Polio could be eradicated in the next two to four years, billionaire philanthropist Bill Gates predicted yesterday as he appealed to world leaders attending a global vaccine summit in London to commit extra funding to protect the world's poorest children.
If achieved, one of the most dreaded diseases of the 20th century, which crippled thousands of children in Britain and worldwide, could become the second to be consigned to the history books, after smallpox was eradicated in 1979.
Mr Gates was answering questions from the public in a phone-in organised by Save the Children in advance of today's summit meeting of the Global Alliance for Vaccines and Immunisation (GAVI) which is seeking to raise an extra £2.3 billion to save four million lives over the next five years.
The extra cash is needed to fund two new vaccines which provide protection against pneumonia and diarrhoeal disease and have the potential to save one million lives a year.
David Cameron, who will host the summit, yesterday pledged to raise the UK's contribution to Gavi and defended the decision against critics in his own party, including Liam Fox the Defence Secretary, who have argued that to raise overseas aid spending at a time of domestic austerity could lead to legal challenges.

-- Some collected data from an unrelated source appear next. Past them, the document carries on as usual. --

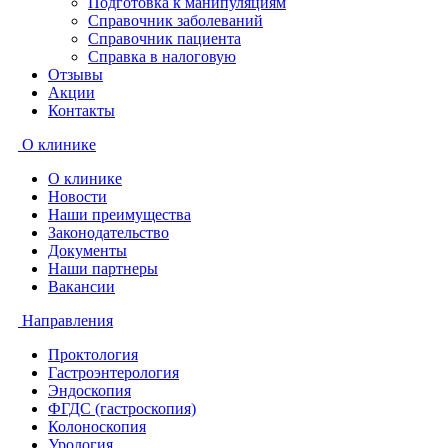
Подготовка к манипуляциям
Справочник заболеваний
Справочник пациента
Справка в налоговую
Отзывы
Акции
Контакты
О клинике
О клинике
Новости
Наши преимущества
Законодательство
Документы
Наши партнеры
Вакансии
Направления
Проктология
Гастроэнтерология
Эндоскопия
ФГДС (гастроскопия)
Колоноскопия
Урология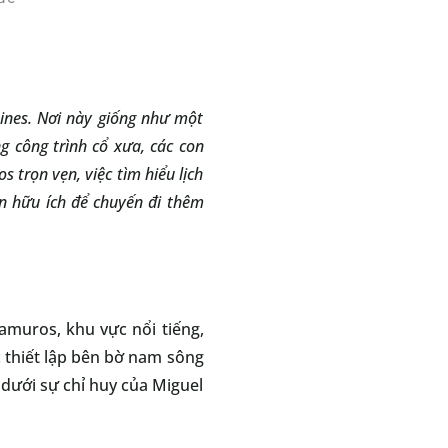
pines. Nơi này giống như một
 công trình cổ xưa, các con
 trọn vẹn, việc tìm hiểu lịch
in hữu ích để chuyến đi thêm
amuros, khu vực nổi tiếng,
c thiết lập bên bờ nam sông
dưới sự chỉ huy của Miguel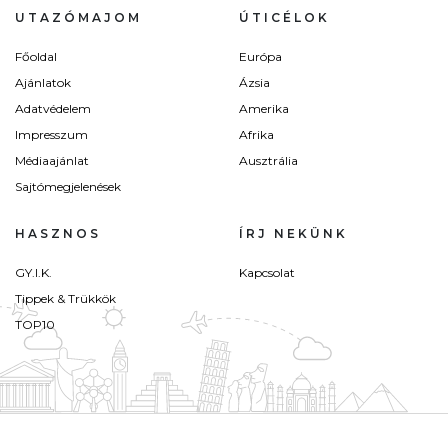
UTAZÓMAJOM
ÚTICÉLOK
Főoldal
Európa
Ajánlatok
Ázsia
Adatvédelem
Amerika
Impresszum
Afrika
Médiaajánlat
Ausztrália
Sajtómegjelenések
HASZNOS
ÍRJ NEKÜNK
GY.I.K.
Kapcsolat
Tippek & Trükkök
TOP10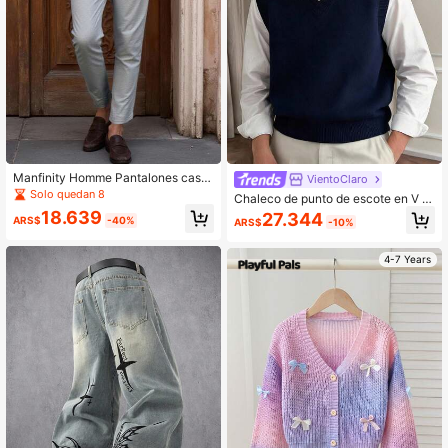
Manfinity Homme Pantalones casu
VientoClaro
ales rectos de unicolor con bolsillo
Solo quedan 8
Chaleco de punto de escote en V p
para hombre, otoño
ara hombre, unicolor minimalista, es
18.639
27.344
ARS$
-40%
ARS$
-10%
tilo clásico, ajuste delgado y versáti
l
4-7 Years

"I don't believe it would be right to ignore the difference we can make, turn inwards solely to our own problems and effectively balance our books while breaking our promises to the world's poorest. Instead, we should step up, deliver on our promises to the world's poorest and help save millions of lives," Mr Cameron said.

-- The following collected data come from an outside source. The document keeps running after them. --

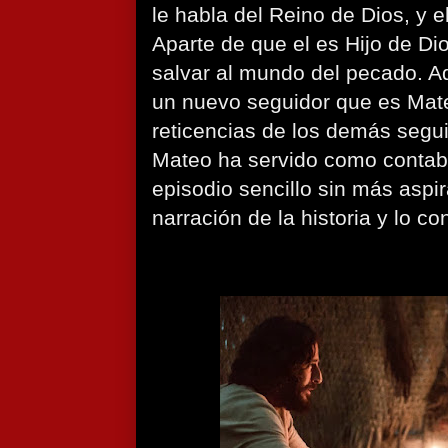
le habla del Reino de Dios, y 
Aparte de que el es Hijo de Di
salvar al mundo del pecado. A
un nuevo seguidor que es Mate
reticencias de los demás segu
Mateo ha servido como contab
episodio sencillo sin más aspi
narración de la historia y lo co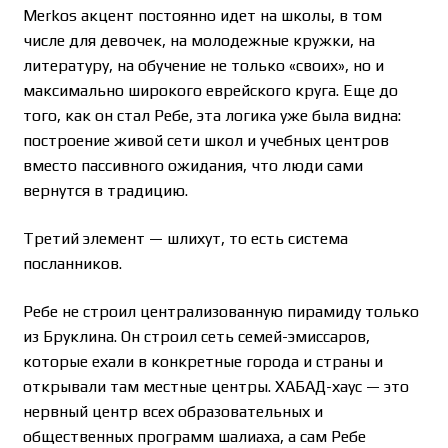
Merkos акцент постоянно идет на школы, в том
числе для девочек, на молодежные кружки, на
литературу, на обучение не только «своих», но и
максимально широкого еврейского круга. Еще до
того, как он стал Ребе, эта логика уже была видна:
построение живой сети школ и учебных центров
вместо пассивного ожидания, что люди сами
вернутся в традицию.
Третий элемент — шлихут, то есть система
посланников.
Ребе не строил централизованную пирамиду только
из Бруклина. Он строил сеть семей-эмиссаров,
которые ехали в конкретные города и страны и
открывали там местные центры. ХАБАД-хаус — это
нервный центр всех образовательных и
общественных программ шалиаха, а сам Ребе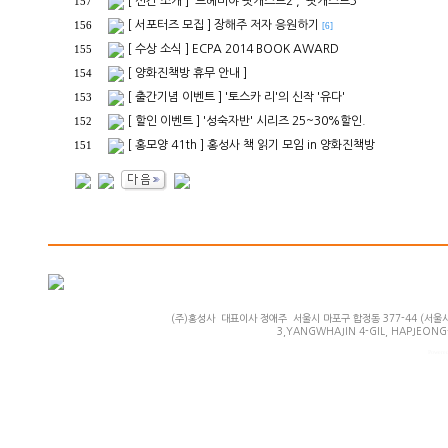
[ 신간 소개 ] '느헤미야 팟캐스트2', '팟캐스트3'
157
[ 서포터즈 모집 ] 장해주 저자 응원하기
156
[6]
[ 수상 소식 ] ECPA 2014 BOOK AWARD
155
[ 양화진책방 휴무 안내 ]
154
[ 출간기념 이벤트 ] '토스카 리'의 신작 '유다'
153
[ 할인 이벤트 ] '성숙자반' 시리즈 25~30%할인.
152
[ 홍모양 41th ] 홍성사 책 읽기 모임 in 양화진책방
151
(주)홍성사 대표이사 정애주 서울시 마포구 합정동 377-44 (서울시 마
3,YANGWHAJIN 4-GIL, HAPJEONG-
Powered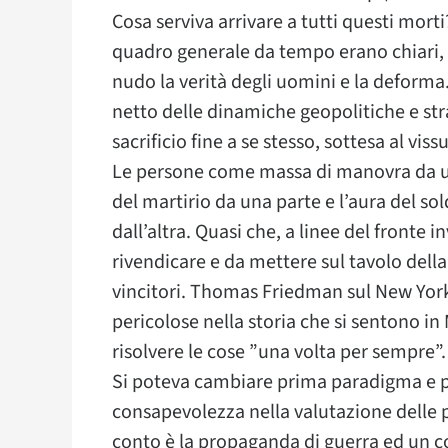
Cosa serviva arrivare a tutti questi morti
quadro generale da tempo erano chiari,
nudo la verità degli uomini e la deforma.
netto delle dinamiche geopolitiche e str
sacrificio fine a se stesso, sottesa al vis
Le persone come massa di manovra da uti
del martirio da una parte e l’aura del sol
dall’altra. Quasi che, a linee del fronte i
rivendicare e da mettere sul tavolo della 
vincitori. Thomas Friedman sul New York
pericolose nella storia che si sentono in
risolvere le cose ”una volta per sempre”.
Si poteva cambiare prima paradigma e pu
consapevolezza nella valutazione delle p
conto è la propaganda di guerra ed un co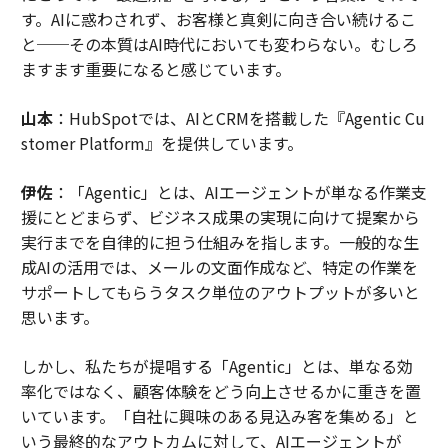
す。AIに惑わされず、お客様と真剣に向き合い続けるこ
と──その本質はAI時代においても変わらない。むしろ
ますます重要になると感じています。
山本
：HubSpotでは、AIとCRMを搭載した『Agentic Cu
stomer Platform』を提供しています。
伊佐
：「Agentic」とは、AIエージェントが単なる作業支
援にとどまらず、ビジネス成果の実現に向けて提案から
実行までを自律的に担う仕組みを指します。一般的な生
成AIの活用では、メールの文面作成など、特定の作業を
サポートしてもらうタスク単位のアウトプットが多いと
思います。
しかし、私たちが提唱する「Agentic」とは、単なる効
率化ではなく、顧客体験をどう向上させるかに重きを置
いています。「自社に興味のある見込み客を集める」と
いう最終的なアウトカムに対して、AIエージェントが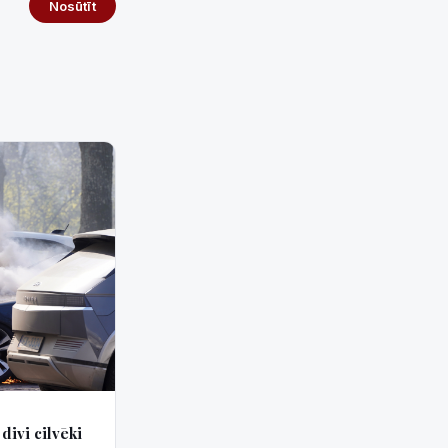
Nosūtīt
divi cilvēki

Even sceptics about the value of aid admit that vaccination is one of the best and most cost-effective ways of protecting children. It is estimated the lives of 20 million children have been saved over the past two decades. Overall 7,000 children's lives are saved by vaccines of all types every day.
Mr Gates, who will address today's summit, has pledged $10 billion (£6.3 billion) of his personal fortune to what he has termed the "decade of vaccines." But he knows that persuading parents of the benefits of vaccination is difficult in the face of cultural opposition, scares about vaccine safety and when the only "gain" is the absence of disease.
The vaccine lobby urgently needs a victory to show it has made the world a safer place - and polio, first identified in 1840, could provide it.
By 2000 only a few hundred cases were occurring each year worldwide and today the disease is endemic in just four countries - India, Pakistan, Afghanistan and Nigeria. But the virus has so far defied all attempts to eradicate it.
Mr Gates described how in India an "unbelievable effort" had been made to reach out to the poorest families to ensure they were protected. "There has been only one case [of polio] in India this year - and that looked like the most difficult country to overcome the disease," he said
Nigeria had been on the brink of eradication in 2003, he said, when a rumour spread that the vaccination caused sterility in women and was part of a plot to eliminate Muslims. "Leaders spoke out and we got a turn around - but [a scare like] this is a problem we are always worried about," he said.